Sample size derivation is a crucial element of planning any confirmatory trial. The required sample size is typically derived based on constraints on the maximal acceptable Type I error rate and minimal desired power. Power depends on the unknown true effect and tends to be calculated either for the smallest relevant effect or a likely point alternative.
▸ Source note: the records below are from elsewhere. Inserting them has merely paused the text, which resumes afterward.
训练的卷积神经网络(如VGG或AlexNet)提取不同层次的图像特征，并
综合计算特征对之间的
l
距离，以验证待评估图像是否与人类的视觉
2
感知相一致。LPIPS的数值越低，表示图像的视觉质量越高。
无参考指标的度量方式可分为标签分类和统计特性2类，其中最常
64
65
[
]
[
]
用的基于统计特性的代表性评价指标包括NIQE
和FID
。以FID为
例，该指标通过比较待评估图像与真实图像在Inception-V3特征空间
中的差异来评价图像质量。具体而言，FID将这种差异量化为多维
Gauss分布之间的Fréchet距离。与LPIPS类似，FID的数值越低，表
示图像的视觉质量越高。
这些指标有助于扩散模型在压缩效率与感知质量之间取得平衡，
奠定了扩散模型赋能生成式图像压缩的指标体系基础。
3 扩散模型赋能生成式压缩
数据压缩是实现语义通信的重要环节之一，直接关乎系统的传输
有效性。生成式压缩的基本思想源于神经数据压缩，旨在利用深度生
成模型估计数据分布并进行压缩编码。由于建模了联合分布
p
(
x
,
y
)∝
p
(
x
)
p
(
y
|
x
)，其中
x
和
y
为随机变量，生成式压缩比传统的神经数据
The former might be problematic if the minimal relevant effect is close to the null, thus requiring an excessively large sample size, while the latter is dubious since it does not account for the a priori uncertainty about the likely alternative effect. A Bayesian perspective on sample size derivation for a frequentist trial can reconcile arguments about the relative a priori plausibility of alternative effects with ideas based on the relevance of effect sizes. Many suggestions as to how such “hybrid” approaches could be implemented in practice have been put forward. However, key quantities are often defined in subtly different ways in the literature. Starting from the traditional entirely frequentist approach to sample size derivation, we derive consistent definitions for the most commonly used hybrid quantities and highlight connections, before discussing and demonstrating their use in sample size derivation for clinical trials.

 抽象的

样本量推导是规划任何验证性试验的关键要素。所需的样本量通常是根据最大可接受的 I 类错误率和最小期望功率的约束得出的。功效取决于未知的真实效果，并且往往针对最小相关效果或可能的点替代进行计算。如果最小相关效应接近零，则前者可能会出现问题，因此需要过大的样本量，而后者则是可疑的，因为它没有考虑可能的替代效应的先验不确定性。对频率主义试验的样本量推导的贝叶斯观点可以调和关于替代效应的相对先验合理性的争论与基于效应量相关性的想法。关于如何在实践中实施这种“混合”方法，人们提出了许多建议。然而，文献中关键量的定义方式通常略有不同。从传统的完全频率论的样本量推导方法开始，我们对最常用的混合量得出了一致的定义，并强调了它们之间的联系，然后讨论和展示了它们在临床试验样本量推导中的用途。